The chance that 5–10 random nodes all cheat in the same way is astronomically low unless an attacker controls half (or more) of the entire network’s GPU power. Once the network becomes large enough, this becomes extremely difficult and expensive.

Here’s how it works:

1. A developer sends a request: “Run Llama3.1-70B with these parameters.”

2. Atoma’s on-chain logic picks a node

3. Once the selected node submits the generated output (hash), one or more new nodes will be selected to attest to the first node compute, with some probability 0 < p < 1. Here, p can be less than 0.01 (1%). This can be proved mathematically through a standard game theoretical Nash equilibrium argument.

4. Each node runs the inference and outputs a hash of the result.

5. If all hashes match, the result is accepted (and the developer can pay).

6. If there’s a mismatch, the network triggers a “dispute resolution,” slashing dishonest nodes.
   

The cool thing about sampling consensus is its “elastic verifiability,” allowing developers to tailor verification levels to specific use cases. 

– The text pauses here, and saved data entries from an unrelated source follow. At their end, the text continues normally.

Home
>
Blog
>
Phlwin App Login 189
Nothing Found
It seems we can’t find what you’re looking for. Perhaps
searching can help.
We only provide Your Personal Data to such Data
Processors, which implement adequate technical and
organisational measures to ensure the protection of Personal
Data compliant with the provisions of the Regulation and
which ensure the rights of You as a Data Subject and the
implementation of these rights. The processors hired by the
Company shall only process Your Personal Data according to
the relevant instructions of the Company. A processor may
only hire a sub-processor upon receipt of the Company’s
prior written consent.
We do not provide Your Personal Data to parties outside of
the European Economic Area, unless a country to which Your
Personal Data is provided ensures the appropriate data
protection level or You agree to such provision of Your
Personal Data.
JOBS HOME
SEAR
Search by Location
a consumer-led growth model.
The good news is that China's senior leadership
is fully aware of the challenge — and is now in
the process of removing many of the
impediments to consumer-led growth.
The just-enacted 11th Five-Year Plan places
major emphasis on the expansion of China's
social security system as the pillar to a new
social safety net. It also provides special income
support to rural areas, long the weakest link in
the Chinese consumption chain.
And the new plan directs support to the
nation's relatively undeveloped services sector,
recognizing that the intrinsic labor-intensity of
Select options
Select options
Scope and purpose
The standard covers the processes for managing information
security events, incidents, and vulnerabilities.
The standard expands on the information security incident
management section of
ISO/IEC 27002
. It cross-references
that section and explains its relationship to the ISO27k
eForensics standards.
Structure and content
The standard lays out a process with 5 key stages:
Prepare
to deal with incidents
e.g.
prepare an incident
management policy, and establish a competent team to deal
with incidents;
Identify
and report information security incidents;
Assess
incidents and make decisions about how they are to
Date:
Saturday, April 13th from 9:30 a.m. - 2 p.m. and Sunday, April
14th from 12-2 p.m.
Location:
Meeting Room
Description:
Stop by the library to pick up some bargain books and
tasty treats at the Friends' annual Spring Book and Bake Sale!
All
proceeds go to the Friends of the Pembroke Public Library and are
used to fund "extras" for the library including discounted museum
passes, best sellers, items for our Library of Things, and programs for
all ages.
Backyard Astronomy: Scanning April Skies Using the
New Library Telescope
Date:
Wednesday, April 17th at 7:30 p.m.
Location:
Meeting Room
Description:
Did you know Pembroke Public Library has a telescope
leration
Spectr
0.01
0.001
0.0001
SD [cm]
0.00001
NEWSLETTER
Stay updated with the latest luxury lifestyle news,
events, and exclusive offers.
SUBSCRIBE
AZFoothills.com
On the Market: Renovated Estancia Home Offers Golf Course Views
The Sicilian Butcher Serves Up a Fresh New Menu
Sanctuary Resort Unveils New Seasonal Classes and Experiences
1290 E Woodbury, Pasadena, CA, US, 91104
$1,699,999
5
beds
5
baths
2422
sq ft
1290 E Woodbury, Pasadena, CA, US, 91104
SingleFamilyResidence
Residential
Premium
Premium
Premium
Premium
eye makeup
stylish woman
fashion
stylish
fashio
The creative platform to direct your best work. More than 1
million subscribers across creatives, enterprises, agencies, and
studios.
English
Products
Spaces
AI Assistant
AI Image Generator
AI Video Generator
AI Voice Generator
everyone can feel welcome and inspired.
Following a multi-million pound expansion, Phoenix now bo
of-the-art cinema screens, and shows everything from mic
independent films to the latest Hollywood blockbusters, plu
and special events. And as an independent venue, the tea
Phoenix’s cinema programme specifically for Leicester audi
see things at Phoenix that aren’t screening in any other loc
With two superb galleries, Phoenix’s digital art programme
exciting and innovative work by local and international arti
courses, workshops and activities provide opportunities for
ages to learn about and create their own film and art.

For low-stakes tasks like summarising news, just two nodes might suffice, minimising costs. For high-stakes scenarios like DeFi, scrutiny can scale to 10+ nodes. The math supports this: if verification requires n  nodes and p  is the proportion of malicious nodes, the probability of a tampered result being accepted is  M = p^n 

So even with 50% malicious nodes, using 50 nodes reduces the chance of a bad result to near-zero—0.0000000000000000888%.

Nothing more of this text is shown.